A maior fabricante de carros elétricos do mundo quer um pedaço do futuro que vai além das quatro rodas. A BYD confirmou oficialmente que está desenvolvendo robôs humanoides, num movimento que a coloca em rota de colisão direta com a Tesla e seu projeto Optimus. Segundo executivos da empresa, os robôs vão compartilhar tecnologias com os veículos da marca — uma sinergia que tem levado várias montadoras a apostar no setor.
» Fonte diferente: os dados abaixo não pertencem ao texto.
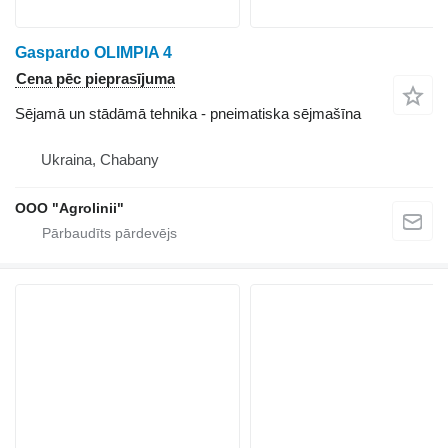
Gaspardo OLIMPIA 4
Cena pēc pieprasījuma
Sējamā un stādāmā tehnika - pneimatiska sējmašīna
Ukraina, Chabany
OOO "Agrolinii"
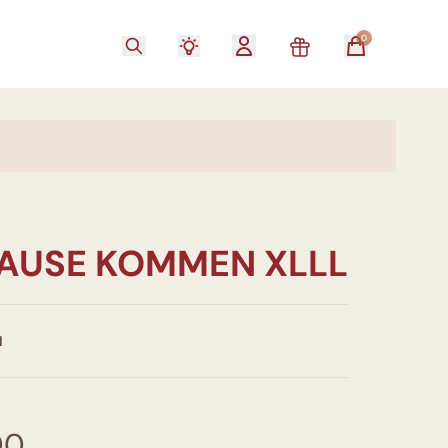
0
AUSE KOMMEN XLLL
I
00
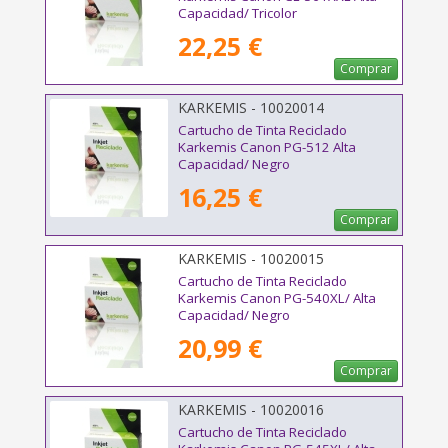
Capacidad/ Tricolor
22,25 €
Comprar
KARKEMIS - 10020014
Cartucho de Tinta Reciclado
Karkemis Canon PG-512 Alta
Capacidad/ Negro
16,25 €
Comprar
KARKEMIS - 10020015
Cartucho de Tinta Reciclado
Karkemis Canon PG-540XL/ Alta
Capacidad/ Negro
20,99 €
Comprar
KARKEMIS - 10020016
Cartucho de Tinta Reciclado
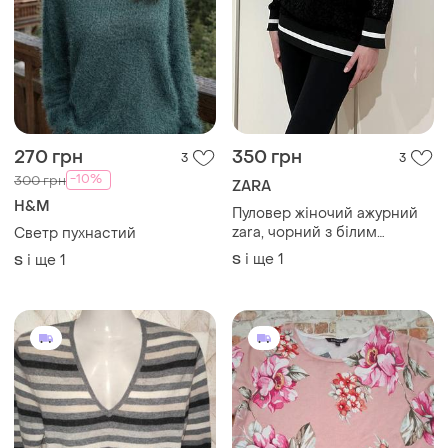
270 грн
350 грн
3
3
-10%
300 грн
ZARA
H&M
Пуловер жіночий ажурний
zara, чорний з білим
Светр пухнастий
кантом, розмір s/m
і ще
1
і ще
1
S
S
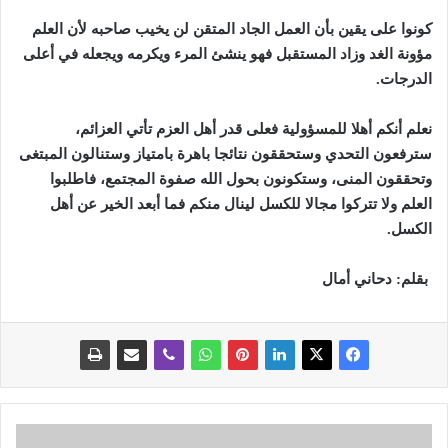
كونوا على يقين بأن العمل الجاد المتقن لن يخيب صاحبه لأن العلم
مؤونة الغد وزاد المستقبل فهو ينشئ المرء ويكرمه ويجعله في أعلى
الدرجات.
نعلم أنكم أهلا للمسؤولية فعلى قدر أهل العزم تأتي العزائم،
سترفعون التحدي وستحققون نتائجا باهرة بامتياز وستنالون المبتغى
وتحققون المنى، وستكونون بحول الله صفوة المجتمع، فاطلبوا
العلم ولا تتركوا مجالا للكسل لينال منكم فما أبعد الخير عن أهل
الكسل.
بقلم: دحاني أمال
ه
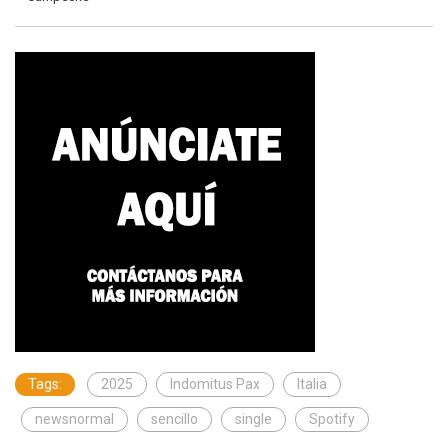
Tags:
2025
Indomitus Pax
Italia
newsnormal
sencillo
single
Spotify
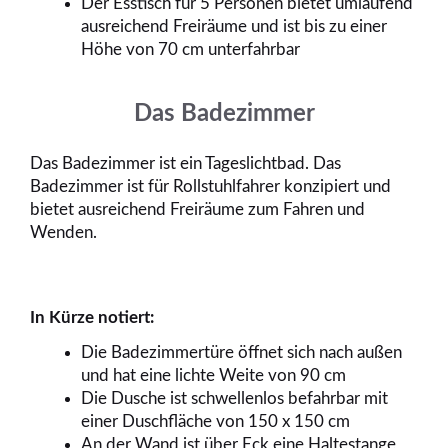
Der Esstisch für 5 Personen bietet umlaufend
ausreichend Freiräume und ist bis zu einer
Höhe von 70 cm unterfahrbar
Das Badezimmer
Das Badezimmer ist ein Tageslichtbad. Das
Badezimmer ist für Rollstuhlfahrer konzipiert und
bietet ausreichend Freiräume zum Fahren und
Wenden.
In Kürze notiert:
Die Badezimmertüre öffnet sich nach außen
und hat eine lichte Weite von 90 cm
Die Dusche ist schwellenlos befahrbar mit
einer Duschfläche von 150 x 150 cm
An der Wand ist über Eck eine Haltestange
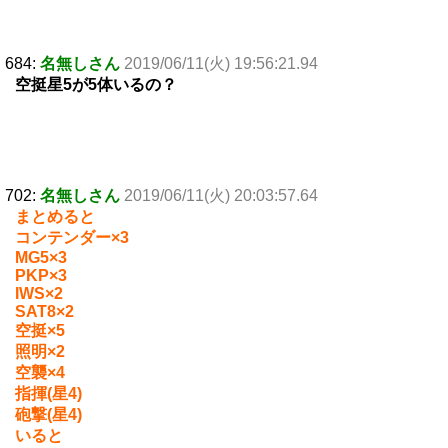
684:
名無しさん
2019/06/11(火) 19:56:21.94
空挺星5が5体いるの？
702:
名無しさん
2019/06/11(火) 20:03:57.64
まとめると
コンテンダー×3
MG5×3
PKP×3
IWS×2
SAT8×2
空挺×5
照明×2
空襲×4
指揮(星4)
砲撃(星4)
いると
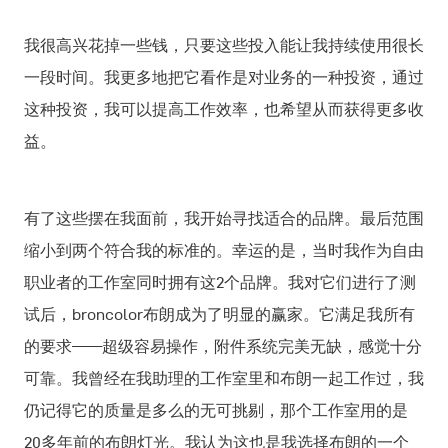
我很高兴花掉一些钱，只要这些投入能让我持续使用很长
一段时间。我更多地把它看作是对业务的一种投资，通过
这种投资，我可以提高工作效率，也希望从而获得更多收
益。
有了这些摆在我面前，我开始寻找适合的品牌。最后范围
缩小到两个符合我的标准的。幸运的是，当时我作为自由
职业者的工作室同时拥有这2个品牌。我对它们进行了测
试后，broncolor布朗成为了明显的赢家。它满足我所有
的要求——超级容易操作，附件系统完美无缺，感觉十分
可靠。我曾经在我助理的工作室里和布朗一起工作过，我
仍记得它的质量是多么的无可挑剔，那个工作室用的是
20多年前的布朗灯光。我认为这也是我选择布朗的一个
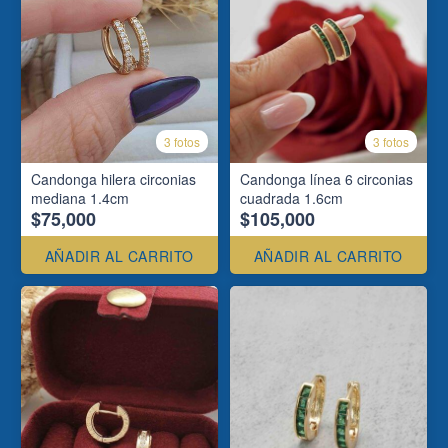
3 fotos
3 fotos
Candonga hilera circonias
Candonga línea 6 circonias
mediana 1.4cm
cuadrada 1.6cm
$75,000
$105,000
AÑADIR AL CARRITO
AÑADIR AL CARRITO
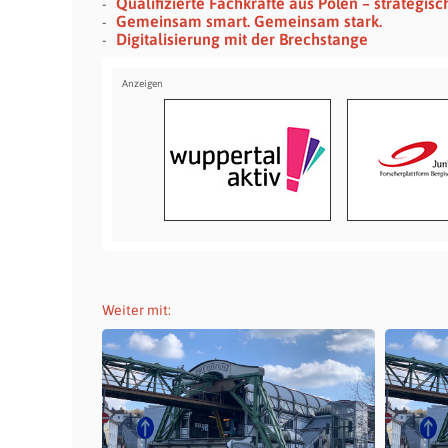
Qualifizierte Fachkräfte aus Polen – strategis
Gemeinsam smart. Gemeinsam stark.
Digitalisierung mit der Brechstange
Weiter mit:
A lógica por trás da decisão é a mesma que move a Tesla: carros e robôs dividem componentes e conhecimento fundamentais, como baterias, motores elétricos, sensores e, principalmente, inteligência artificial. A BYD pretende transplantar para a robótica tanto sua expertise em IA quanto a capacidade de produção em massa que construiu na indústria automotiva. O foco inicial, segundo a companhia, é tornar seus próprios processos industriais mais eficientes antes de pensar em escala comercial ampla.
É justamente na produção em volume que mora a maior vantagem da BYD. A empresa domina a fabricação em larga escala como poucas no mundo, o que pode resultar em um custo final mais baixo para os robôs em comparação aos protótipos caros dos concorrentes. Vale lembrar que a BYD já vende mais carros do que a Tesla ao longo de um ano e figura entre as maiores montadoras do planeta — e agora, assim como a rival que ultrapassou, quer expandir para um mundo além dos automóveis.
Por enquanto, a fabricante não revelou quando seus robôs humanoides poderão chegar ao mercado, nem como exatamente vai desenvolvê-los e produzi-los. A cautela faz sentido: o segmento ainda engatinha e está repleto de promessas grandiosas e poucos produtos realmente disponíveis. Ainda assim, a entrada de um gigante com o poderio industrial da BYD acende um alerta para a Tesla e reforça uma tendência clara — a próxima grande disputa da indústria tecnológica chinesa pode não ser sobre carros, mas sobre máquinas que andam, enxergam e trabalham como gente.